* **Exercise requirements**: Your task is to return all the entries below exactly, with every picture omitted.

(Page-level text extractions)

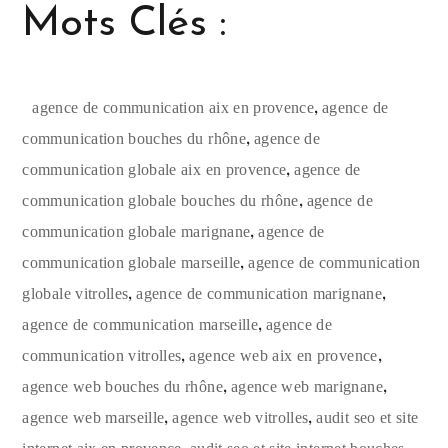
Mots Clés :
,
agence de communication aix en provence
agence de
,
communication bouches du rhône
agence de
,
communication globale aix en provence
agence de
,
communication globale bouches du rhône
agence de
,
communication globale marignane
agence de
,
communication globale marseille
agence de communication
,
,
globale vitrolles
agence de communication marignane
,
agence de communication marseille
agence de
,
,
communication vitrolles
agence web aix en provence
,
,
agence web bouches du rhône
agence web marignane
,
,
agence web marseille
agence web vitrolles
audit seo et site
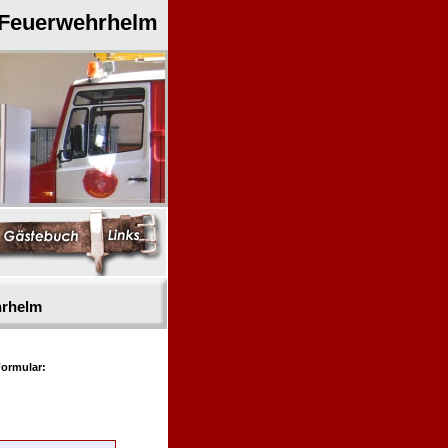
 Feuerwehrhelm
hrhelm
ormular:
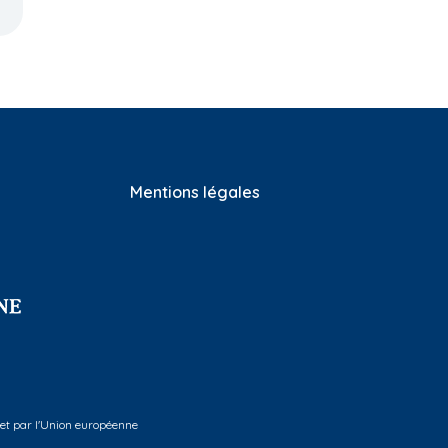
Mentions légales
 et par l'Union européenne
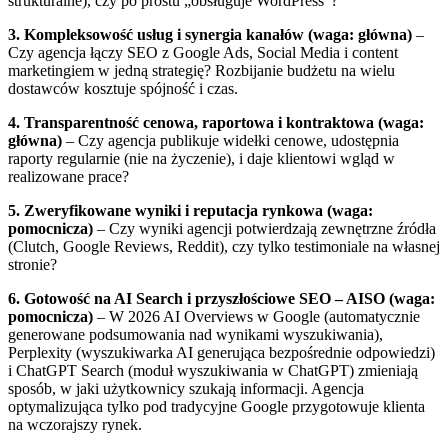
strukturalne), czy po prostu „obsługuje WordPress”?
3. Kompleksowość usług i synergia kanałów (waga: główna)
–
Czy agencja łączy SEO z Google Ads, Social Media i content
marketingiem w jedną strategię? Rozbijanie budżetu na wielu
dostawców kosztuje spójność i czas.
4. Transparentność cenowa, raportowa i kontraktowa (waga:
główna)
– Czy agencja publikuje widełki cenowe, udostępnia
raporty regularnie (nie na życzenie), i daje klientowi wgląd w
realizowane prace?
5. Zweryfikowane wyniki i reputacja rynkowa (waga:
pomocnicza)
– Czy wyniki agencji potwierdzają zewnętrzne źródła
(Clutch, Google Reviews, Reddit), czy tylko testimoniale na własnej
stronie?
6. Gotowość na AI Search i przyszłościowe SEO – AISO (waga:
pomocnicza)
– W 2026 AI Overviews w Google (automatycznie
generowane podsumowania nad wynikami wyszukiwania),
Perplexity (wyszukiwarka AI generująca bezpośrednie odpowiedzi)
i ChatGPT Search (moduł wyszukiwania w ChatGPT) zmieniają
sposób, w jaki użytkownicy szukają informacji. Agencja
optymalizująca tylko pod tradycyjne Google przygotowuje klienta
na wczorajszy rynek.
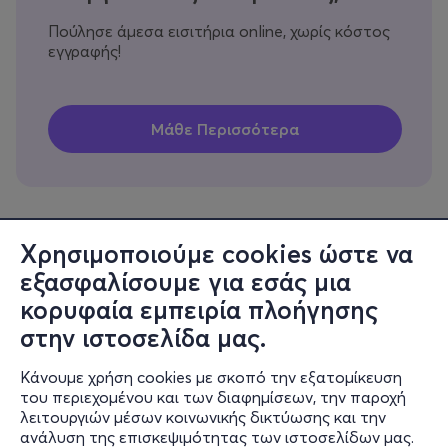
Πούλησε άμεσα εισιτήρια online, χωρίς κόστος
εγγραφής!
Χρησιμοποιούμε cookies ώστε να
εξασφαλίσουμε για εσάς μια
Πληροφορίες
κορυφαία εμπειρία πλοήγησης
Υποστήριξη
στην ιστοσελίδα μας.
Stay Connected
Κάνουμε χρήση cookies με σκοπό την εξατομίκευση
του περιεχομένου και των διαφημίσεων, την παροχή
λειτουργιών μέσων κοινωνικής δικτύωσης και την
ανάλυση της επισκεψιμότητας των ιστοσελίδων μας.
Mobile app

* **Answer to the problem**:
Mots Clés :
,
agence de communication aix en provence
agence de
,
communication bouches du rhône
agence de
,
communication globale aix en provence
agence de
,
communication globale bouches du rhône
agence de
,
communication globale marignane
agence de
,
communication globale marseille
agence de communication
,
,
globale vitrolles
agence de communication marignane
,
agence de communication marseille
agence de
,
,
communication vitrolles
agence web aix en provence
,
,
agence web bouches du rhône
agence web marignane
,
,
agence web marseille
agence web vitrolles
audit seo et site
 Feuerwehrhelm
hrhelm
ormular:
Mentions légales
 et par l'Union européenne
strukturalne), czy po prostu „obsługuje WordPress”?
3. Kompleksowość usług i synergia kanałów (waga: główna)
–
Czy agencja łączy SEO z Google Ads, Social Media i content
marketingiem w jedną strategię? Rozbijanie budżetu na wielu
dostawców kosztuje spójność i czas.
4. Transparentność cenowa, raportowa i kontraktowa (waga:
główna)
– Czy agencja publikuje widełki cenowe, udostępnia
raporty regularnie (nie na życzenie), i daje klientowi wgląd w
realizowane prace?
5. Zweryfikowane wyniki i reputacja rynkowa (waga:
pomocnicza)
– Czy wyniki agencji potwierdzają zewnętrzne źródła
(Clutch, Google Reviews, Reddit), czy tylko testimoniale na własnej
stronie?
6. Gotowość na AI Search i przyszłościowe SEO – AISO (waga:
pomocnicza)
– W 2026 AI Overviews w Google (automatycznie
generowane podsumowania nad wynikami wyszukiwania),
Perplexity (wyszukiwarka AI generująca bezpośrednie odpowiedzi)
i ChatGPT Search (moduł wyszukiwania w ChatGPT) zmieniają
sposób, w jaki użytkownicy szukają informacji. Agencja
optymalizująca tylko pod tradycyjne Google przygotowuje klienta
na wczorajszy rynek.
Πούλησε άμεσα εισιτήρια online, χωρίς κόστος
εγγραφής!
Χρησιμοποιούμε cookies ώστε να
εξασφαλίσουμε για εσάς μια
Πληροφορίες
κορυφαία εμπειρία πλοήγησης
Υποστήριξη
στην ιστοσελίδα μας.
Stay Connected
Κάνουμε χρήση cookies με σκοπό την εξατομίκευση
του περιεχομένου και των διαφημίσεων, την παροχή
λειτουργιών μέσων κοινωνικής δικτύωσης και την
ανάλυση της επισκεψιμότητας των ιστοσελίδων μας.
Mobile app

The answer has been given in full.